PERF07 - How do you monitor your resources to ensure they are performing?
Best Practices
Best Practices
This question includes the following best practices:
- PERF07-BP01: Establish key performance indicators (KPIs) to measure workload health and performance
- PERF07-BP02: Use monitoring solutions to understand where performance is most critical
- PERF07-BP03: Define a process to improve workload performance
- PERF07-BP04: Load test your workload
- PERF07-BP05: Use automation to proactively remediate performance-related issues
- PERF07-BP06: Keep your workload and services up-to-date
- PERF07-BP07: Review metrics at regular intervals
Key Concepts
Performance Architecture Fundamentals
Performance telemetry: Use this concept to guide architecture and operating decisions for this question area. Define measurable targets, assign clear ownership, and review results regularly against expected business outcomes.
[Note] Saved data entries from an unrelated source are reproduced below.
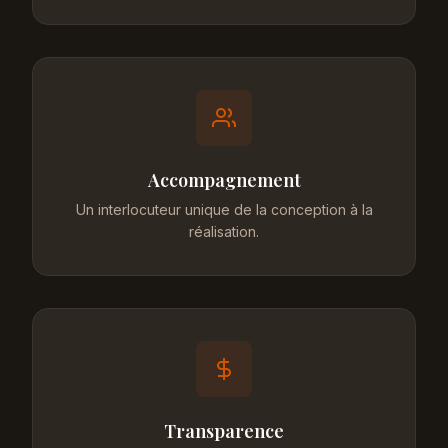
Accompagnement
Un interlocuteur unique de la conception à la
réalisation.
Transparence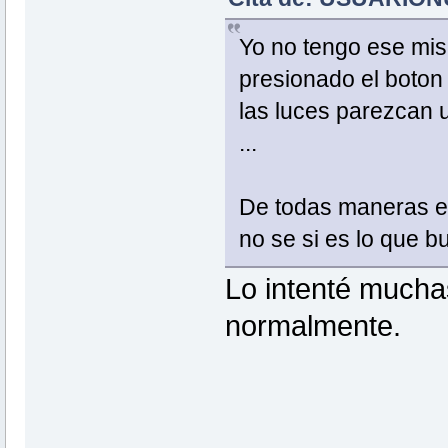
Yo no tengo ese mi
presionado el boton 
las luces parezcan u
...
De todas maneras es
no se si es lo que b
Lo intenté mucha
normalmente.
Resource-level KPIs: Use this concept to guide architecture and operating decisions for this question area. Define measurable targets, assign clear ownership, and review results regularly against expected business outcomes.
Alert design: Use this concept to guide architecture and operating decisions for this question area. Define measurable targets, assign clear ownership, and review results regularly against expected business outcomes.
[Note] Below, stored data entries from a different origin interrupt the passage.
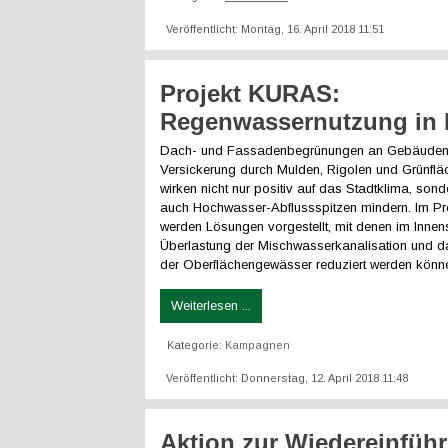
Veröffentlicht: Montag, 16. April 2018 11:51
Projekt KURAS:
Regenwassernutzung in 
Dach- und Fassadenbegrünungen an Gebäuden, 
Versickerung durch Mulden, Rigolen und Grünflä
wirken nicht nur positiv auf das Stadtklima, son
auch Hochwasser-Abflussspitzen mindern. Im P
werden Lösungen vorgestellt, mit denen im Innen
Überlastung der Mischwasserkanalisation und d
der Oberflächengewässer reduziert werden könn
Weiterlesen ...
Kategorie:
Kampagnen
Veröffentlicht: Donnerstag, 12. April 2018 11:48
Aktion zur Wiedereinfüh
Optimization and Operations
Capacity forecasting: Use this concept to guide architecture and operating decisions for this question area. Define measurable targets, assign clear ownership, and review results regularly against expected business outcomes.
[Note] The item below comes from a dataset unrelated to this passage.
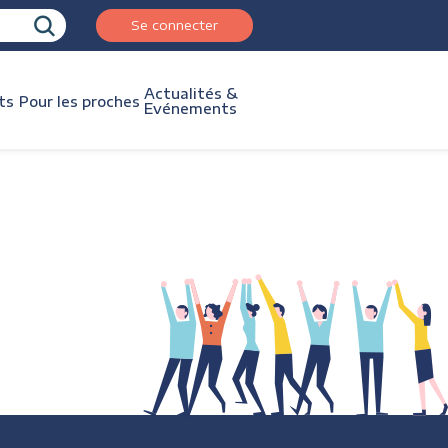
Se connecter
Actualités &
ts
Pour les proches
Evénements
Trend analysis: Use this concept to guide architecture and operating decisions for this question area. Define measurable targets, assign clear ownership, and review results regularly against expected business outcomes.
Automated response: Use this concept to guide architecture and operating decisions for this question area. Define measurable targets, assign clear ownership, and review results regularly against expected business outcomes.
Implementation Approach
1. Define monitoring strategy
- Select KPIs for compute, storage, database, and network layers
- Set service-level thresholds and alert severities
- Define dashboard standards for each ownership team
- Establish retention and granularity requirements
2. Instrument resources and services
- Enable native service metrics and logs
- Collect custom application metrics where needed
- Configure tracing for critical workflows
- Capture dependency and downstream performance signals
3. Automate detection and response
- Use alarms and event rules for threshold breaches
- Trigger automated remediation for known issues
- Escalate severe events to incident workflows
- Track alert quality and response times
4. Review and optimize
- Run periodic capacity and trend reviews
- Tune thresholds to minimize false positives
- Identify recurring hotspots and optimize proactively
- Expand monitoring scope for newly launched components
AWS Services to Consider
Amazon CloudWatch
Collects metrics, logs, alarms, and dashboards so teams can detect issues early and track operational outcomes.
AWS X-Ray
Traces distributed requests to identify latency bottlenecks and dependency failures across microservices.
Amazon EventBridge
Routes events between services and triggers automated responses for operational events.
AWS Lambda
Runs event-driven code without managing servers, ideal for automation and on-demand operational workflows.
AWS Systems Manager
Provides operational automation, inventory, and runbooks to reduce manual effort and improve day-2 operations.
Common Challenges and Solutions
Challenge: Too many low-value alarms
Solution: Refine thresholds using historical data and remove alerts without clear operator actions.
Challenge: Missing application-level metrics
Solution: Instrument business-critical paths beyond infrastructure metrics to catch user-impact issues.
Challenge: Reactive capacity planning
Solution: Use trend analysis and forecast windows to scale before resource saturation occurs.